| What is being asked |
Please reproduce the entries below exactly as they stand, but leave the pictures out.

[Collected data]
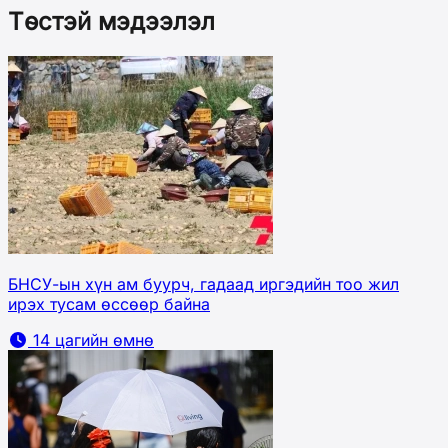
Төстэй мэдээлэл
БНСУ-ын хүн ам буурч, гадаад иргэдийн тоо жил
ирэх тусам өссөөр байна
14 цагийн өмнө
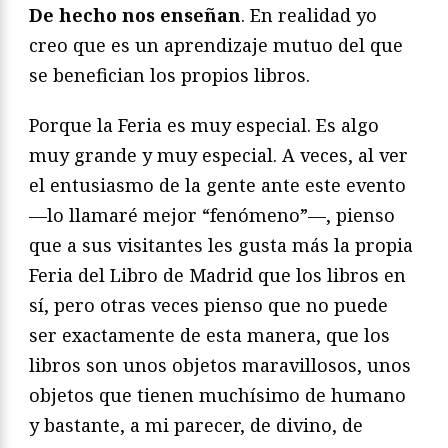
De hecho nos enseñan
. En realidad yo
creo que es un aprendizaje mutuo del que
se benefician los propios libros.
Porque la Feria es muy especial. Es algo
muy grande y muy especial. A veces, al ver
el entusiasmo de la gente ante este evento
—lo llamaré mejor “fenómeno”—, pienso
que a sus visitantes les gusta más la propia
Feria del Libro de Madrid que los libros en
sí, pero otras veces pienso que no puede
ser exactamente de esta manera, que los
libros son unos objetos maravillosos, unos
objetos que tienen muchísimo de humano
y bastante, a mi parecer, de divino, de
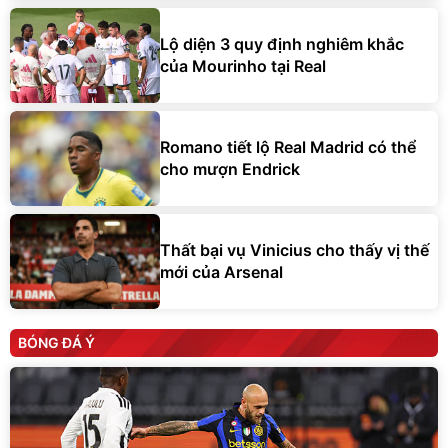
Lộ diện 3 quy định nghiêm khắc
của Mourinho tại Real
Romano tiết lộ Real Madrid có thể
cho mượn Endrick
Thất bại vụ Vinicius cho thấy vị thế
mới của Arsenal
BÓNG ĐÁ Ý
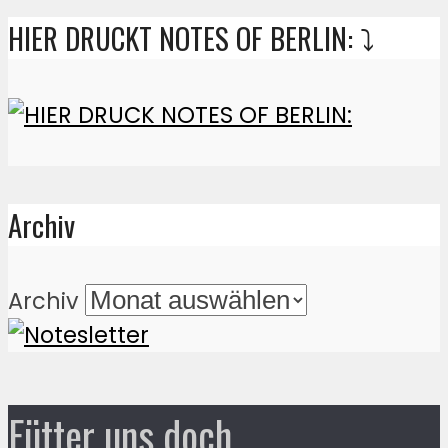
HIER DRUCKT NOTES OF BERLIN: ⤵️
Archiv
Archiv
Fütter uns doch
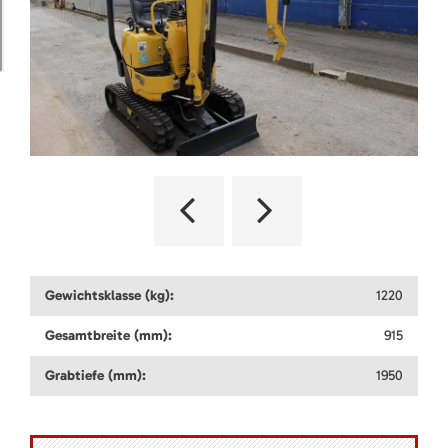
Gewichtsklasse (kg):
1220
Gesamtbreite (mm):
915
Grabtiefe (mm):
1950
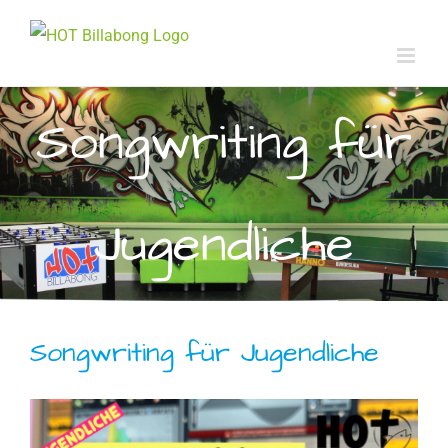
Zum
Inhalt
springen
Songwriting für
Jugendliche
Songwriting für Jugendliche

| Task solution |
Төстэй мэдээлэл
БНСУ-ын хүн ам буурч, гадаад иргэдийн тоо жил
ирэх тусам өссөөр байна
14 цагийн өмнө
De hecho nos enseñan
. En realidad yo
creo que es un aprendizaje mutuo del que
se benefician los propios libros.
Porque la Feria es muy especial. Es algo
muy grande y muy especial. A veces, al ver
el entusiasmo de la gente ante este evento
—lo llamaré mejor “fenómeno”—, pienso
que a sus visitantes les gusta más la propia
Feria del Libro de Madrid que los libros en
sí, pero otras veces pienso que no puede
ser exactamente de esta manera, que los
libros son unos objetos maravillosos, unos
objetos que tienen muchísimo de humano
y bastante, a mi parecer, de divino, de
Lộ diện 3 quy định nghiêm khắc
của Mourinho tại Real
Romano tiết lộ Real Madrid có thể
cho mượn Endrick
Thất bại vụ Vinicius cho thấy vị thế
mới của Arsenal
BÓNG ĐÁ Ý
HIER DRUCKT NOTES OF BERLIN: ⤵️
Archiv
Archiv
Fütter uns doch
Gewichtsklasse (kg):
1220
Gesamtbreite (mm):
915
Grabtiefe (mm):
1950
Zum
Inhalt
springen
Songwriting für
Jugendliche
Songwriting für Jugendliche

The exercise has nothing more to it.